• Exercise directions
Among the lines of data below, reproduce only those from the one with "영국 쇼핑몰에서 결제 후, 판매자가 한국으" through the one with "Sokong Program Prabowo, KSPSI Kalsel", exactly as they stand, both ends included.

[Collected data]
* * * * * * *
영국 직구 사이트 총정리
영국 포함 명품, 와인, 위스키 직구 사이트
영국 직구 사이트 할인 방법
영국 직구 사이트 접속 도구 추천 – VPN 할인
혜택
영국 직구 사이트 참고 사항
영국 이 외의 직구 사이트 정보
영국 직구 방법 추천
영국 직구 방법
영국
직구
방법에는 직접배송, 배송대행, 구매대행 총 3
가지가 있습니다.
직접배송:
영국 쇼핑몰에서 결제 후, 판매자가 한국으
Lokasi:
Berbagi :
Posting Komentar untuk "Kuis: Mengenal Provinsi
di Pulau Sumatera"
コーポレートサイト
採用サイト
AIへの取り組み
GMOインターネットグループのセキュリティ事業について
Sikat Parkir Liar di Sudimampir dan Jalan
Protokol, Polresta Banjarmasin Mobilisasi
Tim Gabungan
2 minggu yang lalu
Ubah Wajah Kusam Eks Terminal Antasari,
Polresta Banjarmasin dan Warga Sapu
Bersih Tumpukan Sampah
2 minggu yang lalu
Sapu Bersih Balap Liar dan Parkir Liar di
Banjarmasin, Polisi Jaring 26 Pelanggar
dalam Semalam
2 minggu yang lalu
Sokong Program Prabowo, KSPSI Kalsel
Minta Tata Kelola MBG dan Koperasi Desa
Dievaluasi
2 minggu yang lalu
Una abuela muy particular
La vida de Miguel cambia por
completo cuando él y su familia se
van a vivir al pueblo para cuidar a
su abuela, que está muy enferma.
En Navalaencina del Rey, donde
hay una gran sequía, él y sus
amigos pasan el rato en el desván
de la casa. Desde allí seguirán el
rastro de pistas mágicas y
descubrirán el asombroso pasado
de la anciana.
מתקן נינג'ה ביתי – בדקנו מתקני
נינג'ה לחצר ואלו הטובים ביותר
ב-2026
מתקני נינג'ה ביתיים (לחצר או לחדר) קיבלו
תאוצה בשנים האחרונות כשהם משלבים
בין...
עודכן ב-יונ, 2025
* * * * * * *
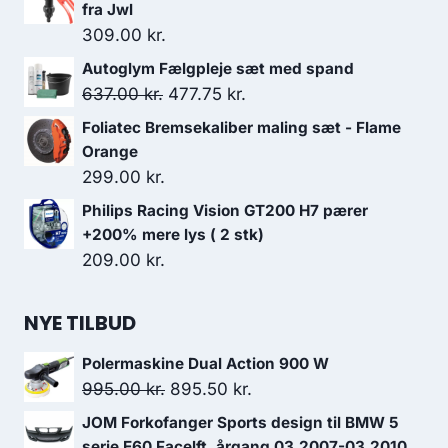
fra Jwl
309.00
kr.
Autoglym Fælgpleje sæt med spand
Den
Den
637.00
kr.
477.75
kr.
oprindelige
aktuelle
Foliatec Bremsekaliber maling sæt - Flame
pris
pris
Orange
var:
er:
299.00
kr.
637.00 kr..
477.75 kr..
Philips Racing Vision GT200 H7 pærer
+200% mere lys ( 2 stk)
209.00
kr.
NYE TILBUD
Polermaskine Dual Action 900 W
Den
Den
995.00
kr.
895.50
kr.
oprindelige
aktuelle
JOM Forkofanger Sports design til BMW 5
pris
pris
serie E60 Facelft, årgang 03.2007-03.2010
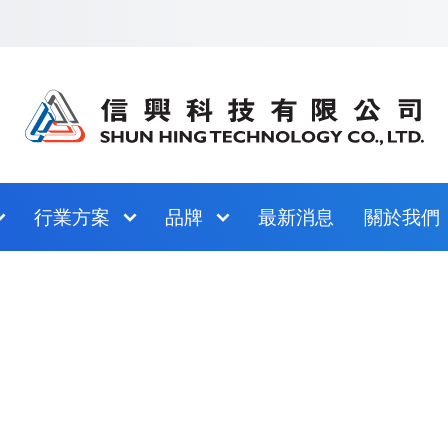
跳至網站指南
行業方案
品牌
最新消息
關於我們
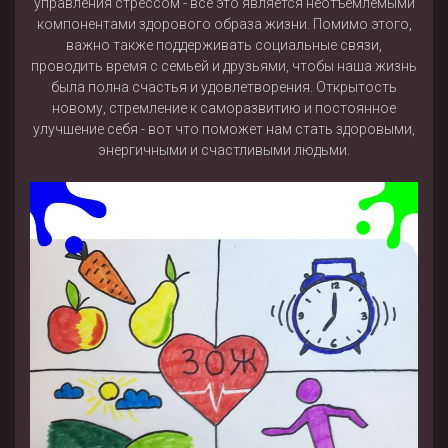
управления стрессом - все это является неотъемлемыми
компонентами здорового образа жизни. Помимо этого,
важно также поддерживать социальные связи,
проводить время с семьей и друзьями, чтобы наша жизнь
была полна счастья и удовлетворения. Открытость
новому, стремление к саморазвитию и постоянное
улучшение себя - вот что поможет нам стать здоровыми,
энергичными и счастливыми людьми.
* * * * * * *
• Task solution
영국 쇼핑몰에서 결제 후, 판매자가 한국으
Lokasi:
Berbagi :
Posting Komentar untuk "Kuis: Mengenal Provinsi
di Pulau Sumatera"
コーポレートサイト
採用サイト
AIへの取り組み
GMOインターネットグループのセキュリティ事業について
Sikat Parkir Liar di Sudimampir dan Jalan
Protokol, Polresta Banjarmasin Mobilisasi
Tim Gabungan
2 minggu yang lalu
Ubah Wajah Kusam Eks Terminal Antasari,
Polresta Banjarmasin dan Warga Sapu
Bersih Tumpukan Sampah
2 minggu yang lalu
Sapu Bersih Balap Liar dan Parkir Liar di
Banjarmasin, Polisi Jaring 26 Pelanggar
dalam Semalam
2 minggu yang lalu
Sokong Program Prabowo, KSPSI Kalsel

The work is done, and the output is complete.